In my portion, God commands Noah to build an ark and take a pair of every animal and 7 pairs of kosher animals into this ark and to stay there while God floods the world. While Noah was on the ark he had to care of all those animals right? For those of you who have pets you know how hard it can be. Now try to imagine yourself taking care of 1 million different kinds of animals, all with their different needs. Noah had it really hard on this ark. Many commentators have said that Noah didn’t have the compassion and love that Abraham had and that Abraham did have these attributes and was a better person. However I think that Noah had a lot of compassion and love because of the fact that God chose him to care for all the animals in the world.

I have my own pets. I have 2 hamsters and 2 chickens. My hamsters are Hamtaro and Bijou and my chickens are named Skipper and McGonagall. I think that chickens really are great pets. They make you laugh and they do all sorts of funny things. However unlike a dog or cat they really depend on you for not only food and water but also for protection. There are many things out there to which a chicken is a tasty snack. I’ve seen that first hand when Skipper was attacked by a hawk and when my other chicken, Hermione, was killed by a fox. It must have been really hard for Noah to keep the chickens away from the hawks, dogs, wolves, foxes, eagles, lions, etc. It was a full time job for him to keep all the animals safe.

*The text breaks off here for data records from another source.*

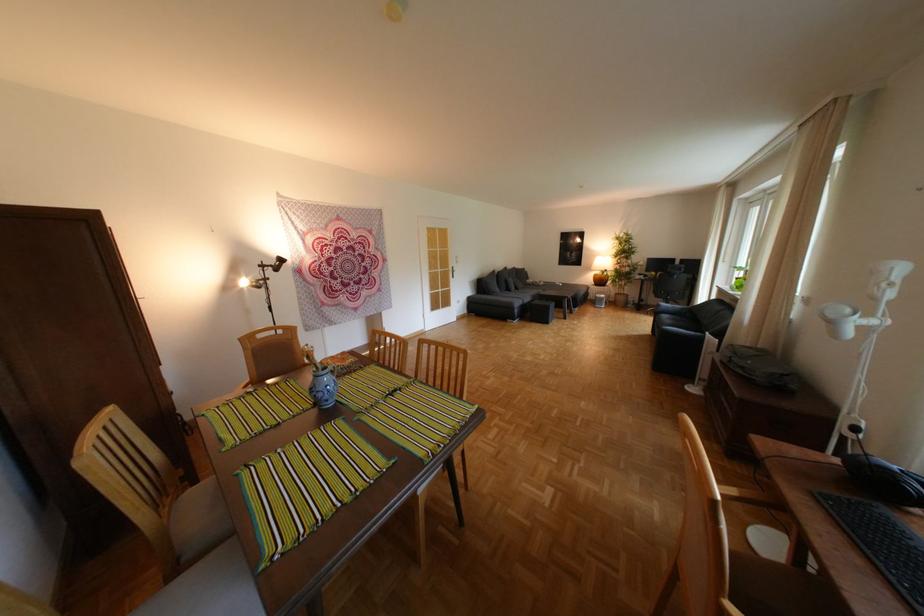 What do you see at coordinates (541, 310) in the screenshot? I see `the black footstool` at bounding box center [541, 310]. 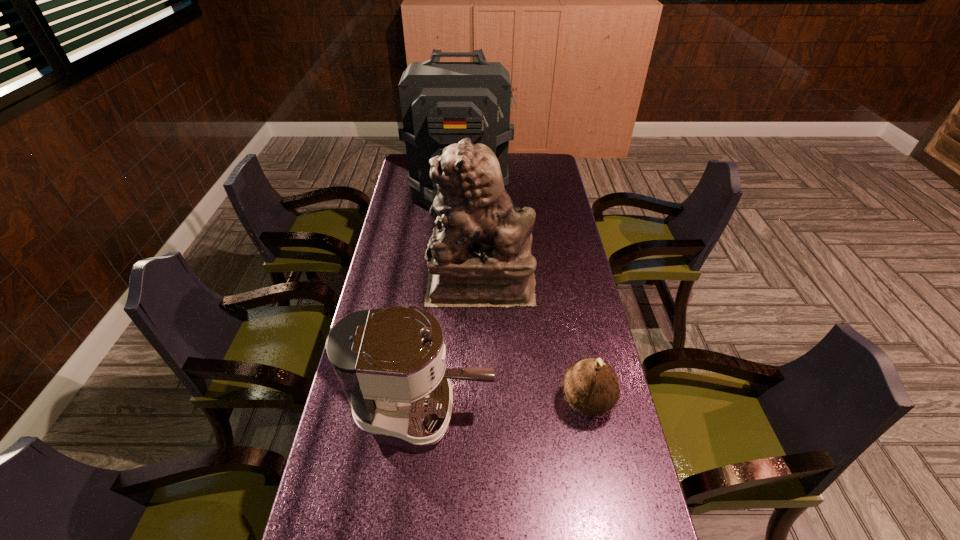 You are a GUI agent. You are given a task and a screenshot of the screen. Output one action in this format:
    pyautogui.click(x=<x>, y=<y>)
    Task: Click on the backpack
    
    Given the screenshot: What is the action you would take?
    pyautogui.click(x=442, y=103)

I want to click on sculpture, so click(479, 254).

Locate an element on the screen. The height and width of the screenshot is (540, 960). coffee maker is located at coordinates (390, 363).

Find the location of `the rightmost object`. the rightmost object is located at coordinates (591, 386).

The height and width of the screenshot is (540, 960). What are the coordinates of `the shortest object` in the screenshot? It's located at (591, 386).

The width and height of the screenshot is (960, 540). I want to click on blank space located 0.190m on the front compartment of the backpack, so click(457, 250).

The image size is (960, 540). I want to click on vacant space situated 0.130m on the front-facing side of the sculpture, so click(390, 282).

I want to click on vacant region located on the front-facing side of the sculpture, so click(x=398, y=282).

The image size is (960, 540). Find the location of `free spot located 0.090m on the front-facing side of the sculpture`. free spot located 0.090m on the front-facing side of the sculpture is located at coordinates (401, 282).

I want to click on vacant region located 0.330m on the front-facing side of the second shortest object, so click(615, 409). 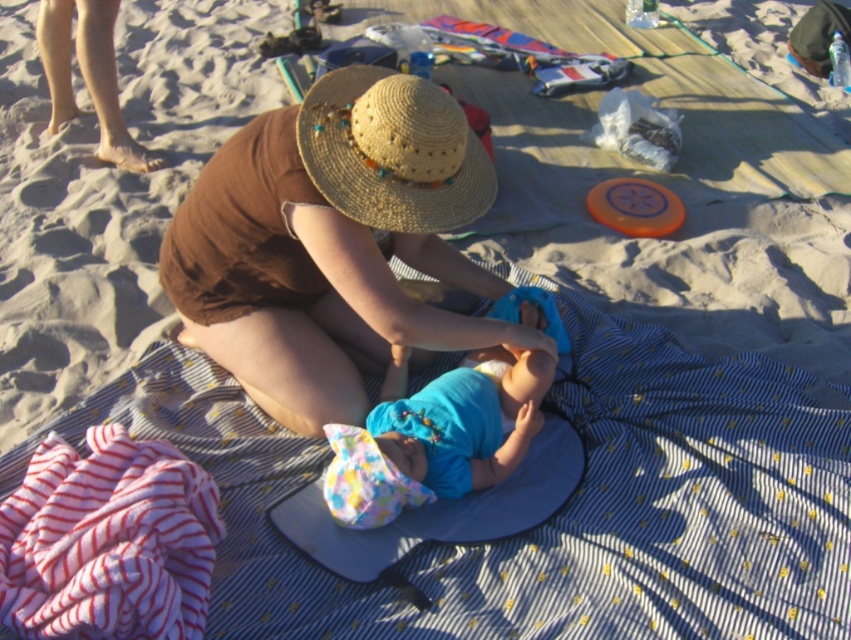 Does brown straw hat at center have a larger size compared to straw hat at center?

Correct, brown straw hat at center is larger in size than straw hat at center.

I want to click on brown straw hat at center, so click(x=332, y=243).

Can you confirm if striped cotton towel at lower left is wider than blue fabric baby at center?

No.

Is striped cotton towel at lower left thinner than blue fabric baby at center?

Yes, striped cotton towel at lower left is thinner than blue fabric baby at center.

Between point (106, 579) and point (413, 468), which one is positioned behind?

The point (413, 468) is behind.

I want to click on striped cotton towel at lower left, so click(x=107, y=541).

Consider the image. Is brown straw hat at center to the right of blue fabric baby at center from the viewer's perspective?

No, brown straw hat at center is not to the right of blue fabric baby at center.

Can you confirm if brown straw hat at center is smaller than blue fabric baby at center?

Actually, brown straw hat at center might be larger than blue fabric baby at center.

In order to click on brown straw hat at center in this screenshot , I will do `click(332, 243)`. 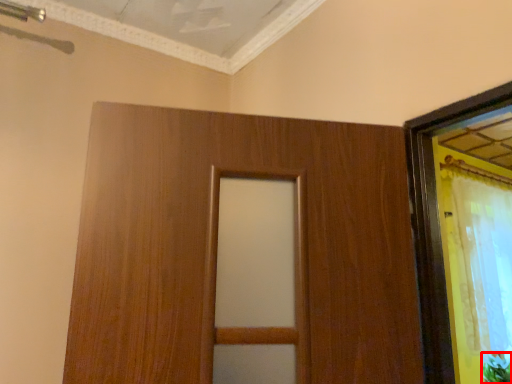 Question: From the image's perspective, where is plant (annotated by the red box) located in relation to curtain in the image?

Choices:
 (A) below
 (B) above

Although you might not believe it, chickens are really Jewish animals. There are customs involving chickens such as before Yom Kippor when it is traditional to swing a chicken around over your head in a ceremony called kapporot. It’s supposed to be a way to transfer your sins the chicken. Many people still do this today, others give charity instead. Chickens are kosher, which brings me to my next subject, Jewish food, and how much chickens are involved in it. Matzo Ball soup is a very Jewish food. But how do you make it? You make the matzo balls and put it into a chicken broth. Chicken soup + Matzo Balls= Nice, Friday Night meal. Chicken soup also heals all sickness. When ever I’m sick I eat chicken soup NOT from my chickens and I feel better. At many Jewish tables chicken is the main course of Friday night dinner, along with the soup. Chickens have worked their way into so many Jewish customs and traditions.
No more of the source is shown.